A gold dollar symbol over a stethoscope

‘Secret shopper’ study finds errors, discrepancies in inquiries about hospital prices

Discrepancies in online vs. phone prices were common, despite federal regulations


Although hospitals are required by law to publicly post prices for their services, it remains difficult for the public to get reliable information on what those services will cost.

That’s the overall finding of a paper published Sept. 18 in in the Journal of the American Medical Association: Internal Medicine based on research out of the University of Texas Medical Branch.

In a cross-sectional study of 60 U.S. hospitals, there was a significant difference in prices that hospitals posted online and the prices hospitals gave over the phone to “secret shoppers,” calling for prices for vaginal childbirth and brain MRI.

The study found that online prices hospitals are required to post were missing for 47% of hospitals for childbirth and 10% for MRI, according to UTMB medical student Merina Thomas, the lead author of the paper.

“Among those hospitals where prices were available online, the online price often did not match the prices provided over the phone,” Thomas said. “As an example, a hospital might have an online price for an MRI of $2,000 but give a phone price of $5,000 or an online childbirth price of $20,000 but a phone price of $10,000.”

Also, online prices often seemed to be wildly inaccurate and unlikely—for example, a hospital with an online price for an MRI of $166,000 and an online price for childbirth of $0.

“We found that in a number of cases when we called a hospital, staff were unable to provide a price even though the price was available on the hospital’s very own web site,” Thomas said. “And we found that for both childbirth and MRI the online price and the phone price often were significantly different within the same hospital.” 

In 2021, the Centers for Medicare and Medicaid Services implemented a rule requiring all U.S. hospitals to publicly post their prices in an effort to increase price transparency. The Hospital Price Transparency Rule allows for fines of up to $2 million for hospitals failing to post prices, but there’s no formal mechanism for CMS to audit or penalize hospitals with erroneous or misleading price data.

The study came about when Dr.
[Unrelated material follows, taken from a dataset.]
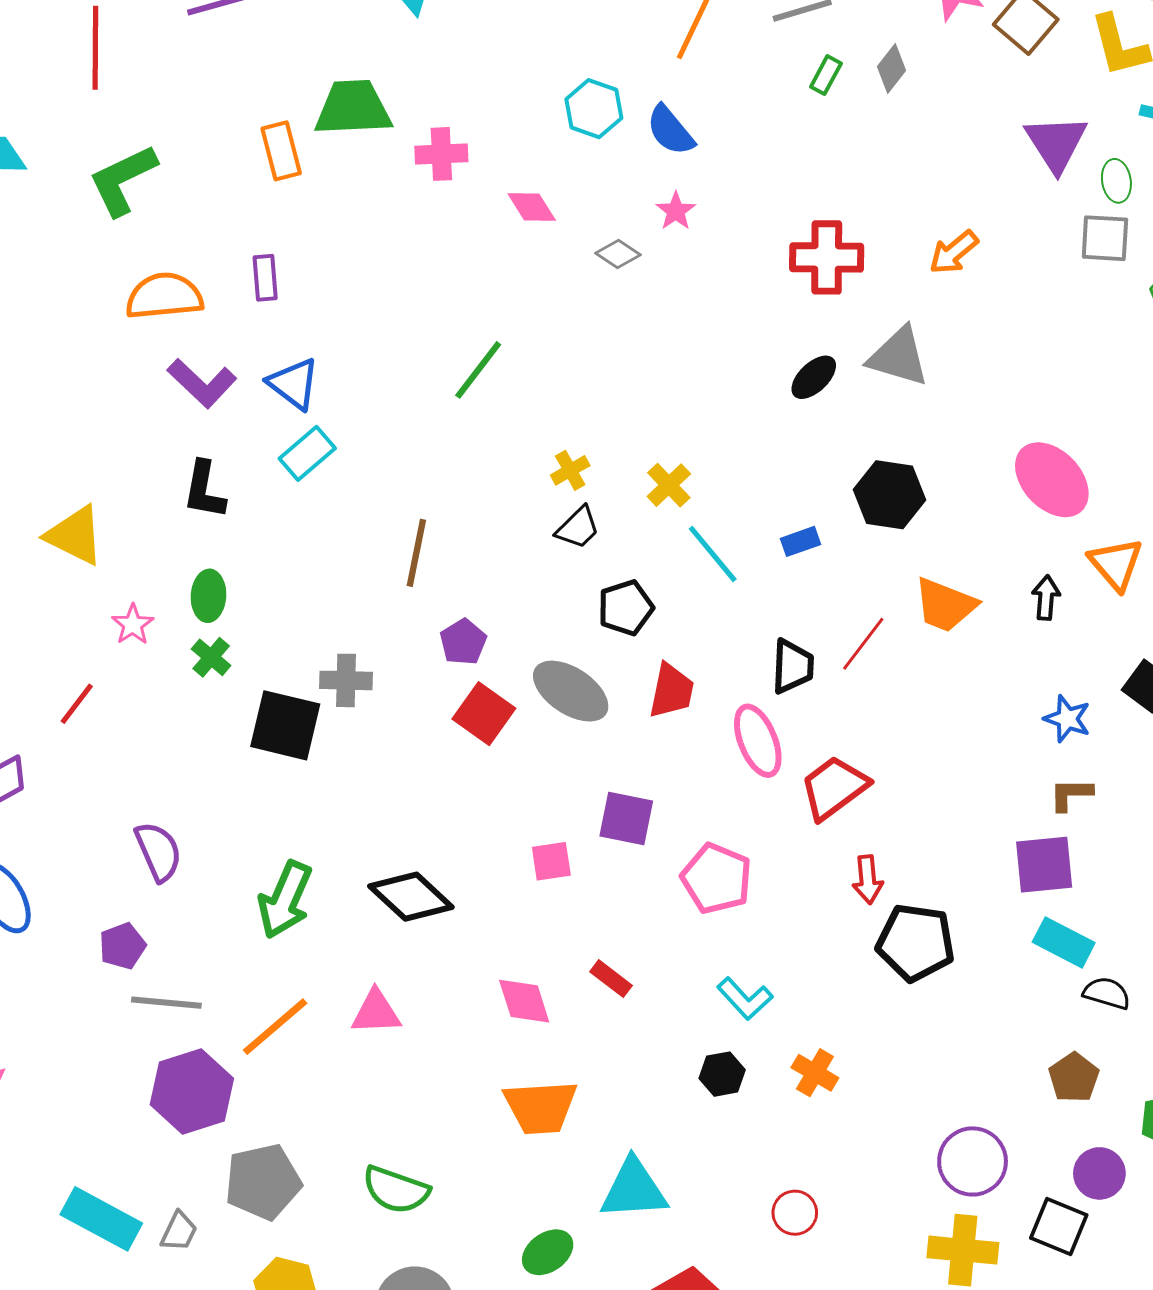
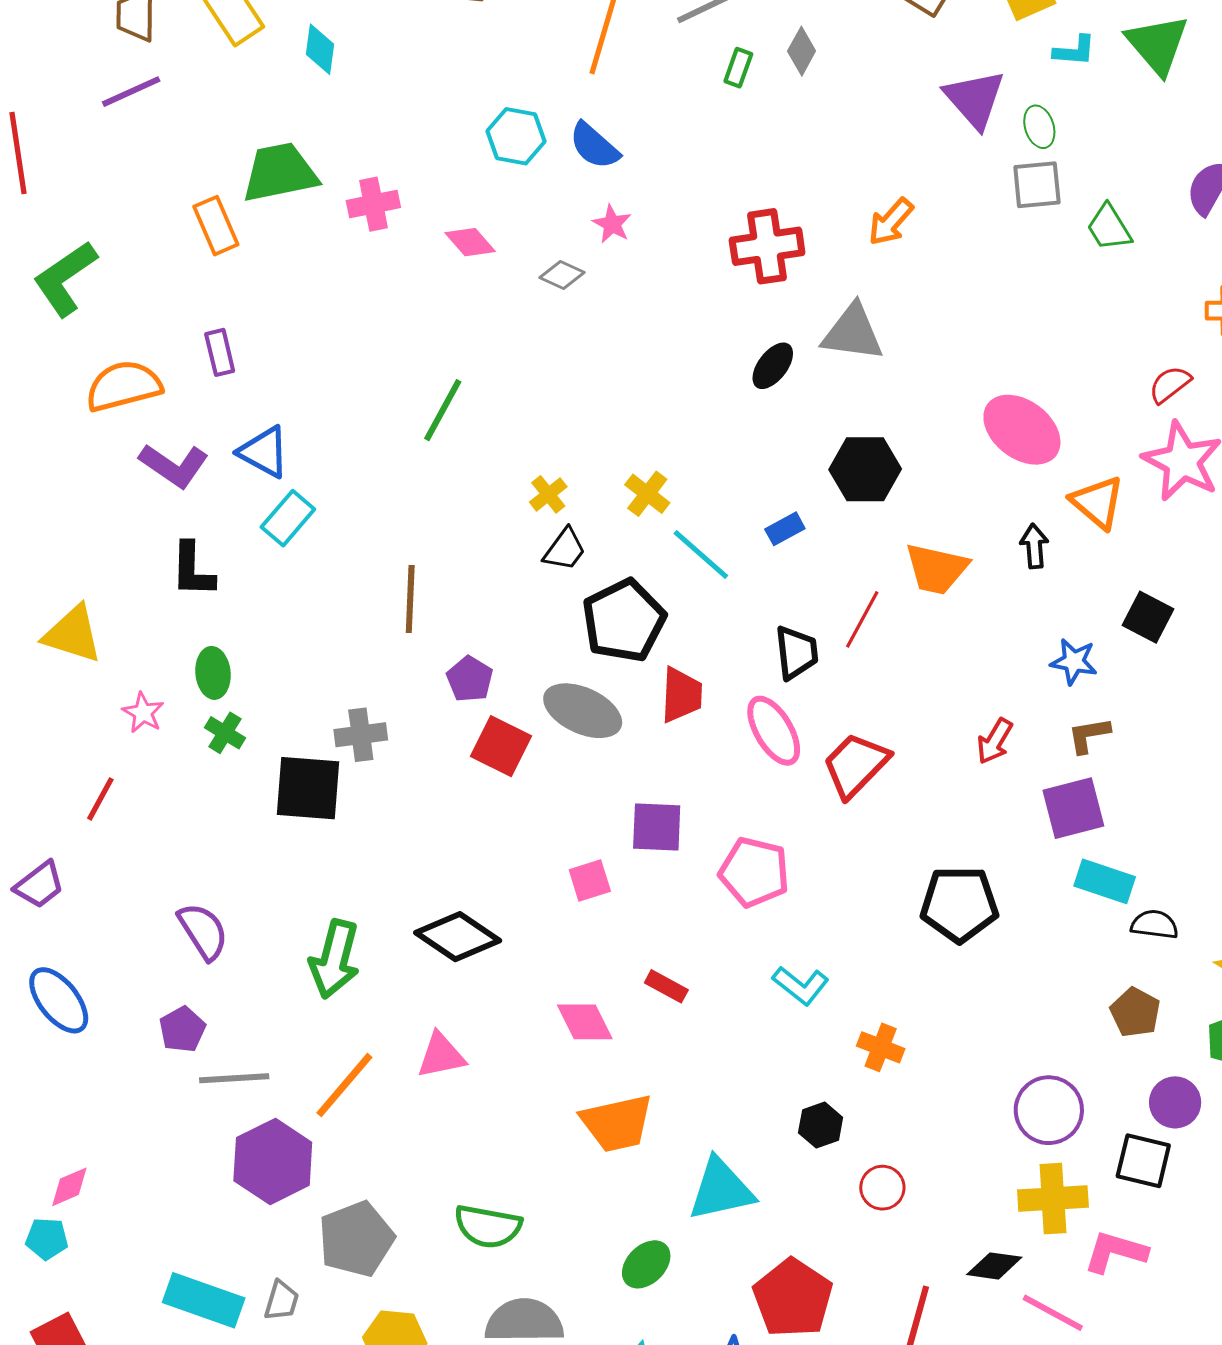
black pentagon: (626, 608) -> (624, 621), size x1.5
red arrow: (868, 880) -> (995, 741), moved, turned 45
black hexagon: (722, 1074) -> (821, 1125), moved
Peter Cram, chair of the Department of Internal Medicine at UTMB, listened to an interview with Shark Tank investor Mark Cuban in 2022. 

“They were talking about how difficult it was for Mark Cuban to get a price for his colonoscopy,” Cram said. “I subsequently had an email exchange with Mark about the new U.S. price transparency regulation. 
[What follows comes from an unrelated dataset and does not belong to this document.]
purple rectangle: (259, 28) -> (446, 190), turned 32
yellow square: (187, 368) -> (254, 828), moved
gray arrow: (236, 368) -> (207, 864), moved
“Mark made the point that just because hospitals had posted prices to their websites didn’t mean they would actually offer those prices to a patient,” he said. “I had this eureka moment to call hospitals and see if they would honor the prices they posted to their websites.”
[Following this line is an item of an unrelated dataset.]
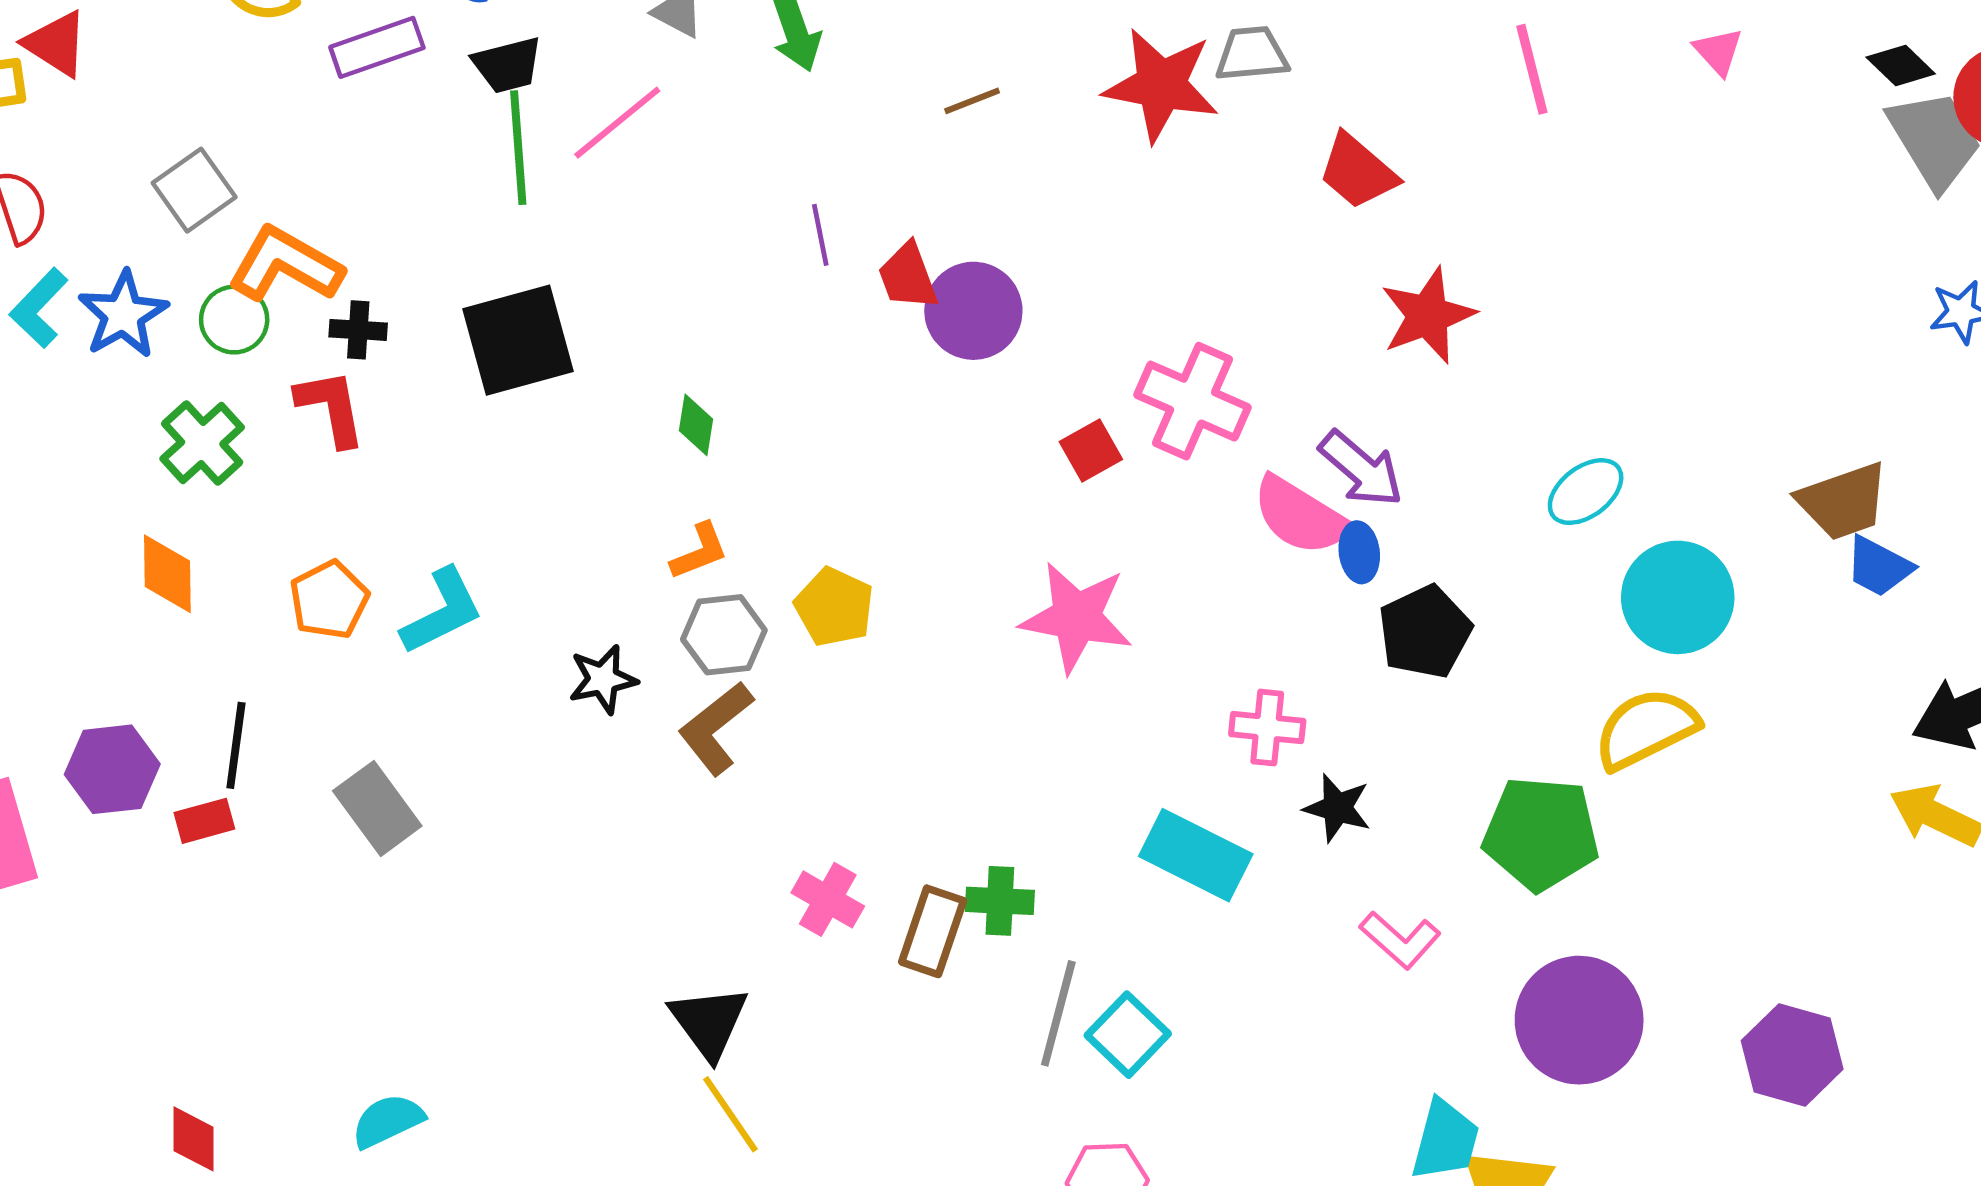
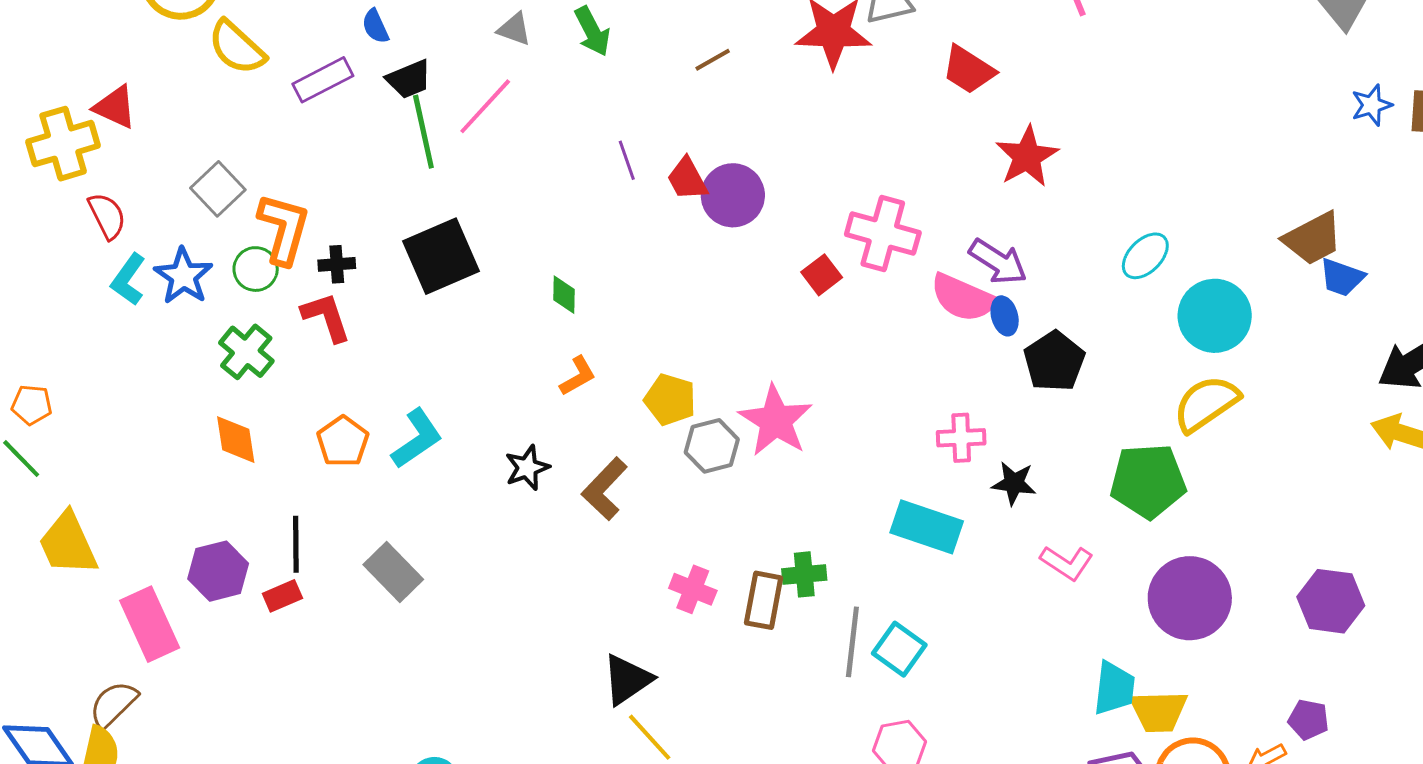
orange L-shape: (285, 265) -> (284, 229), turned 84
pink star: (1076, 617) -> (776, 421), moved, turned 30
gray hexagon: (724, 635) -> (712, 446), moved
black triangle: (709, 1022) -> (627, 680), turned 40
Overall, Cram said, the study found:

  • Data suggests that most patients can find lower-priced hospitals in their city or neighborhood, so it is worth shopping around.
  • Hospitals often gave very different prices over the phone than what they provided online and sometimes seemed unaware that they even had posted their prices online. 
  • Some of the online price data was missing or seemed to be in error.

“There were multiple hospitals with online prices that were greater than $20,000 (for vaginal childbirth), but telephone prices of less than $10,000,” the report reads. “For brain MRI, two hospitals provided telephone prices of more than $5,000 when their online prices were approximately $2,000.”

The findings demonstrate hospitals’ continued problems in communicating their prices, as well as continued financial challenges for uninsured patients or those who want to comparison shop for health care.

“Transparency is critical to changing the trajectory of health care costs in this country,” said Cuban, a co-author of the study. “Our paper shows that while some progress has been made in hospital transparency, we still have a ways to go.”

The paper was authored by Thomas; Cram; Cuban; UTMB medical student James Flaherty; Dr. Jiefei Wang, assistant professor in the Department of Biostatistics & Data Sciences at UTMB; Dr. Morgan Henderson from The Hilltop Institute at the University of Maryland, Baltimore County; and Dr. Vivian Ho from The Baker Institute at Rice University.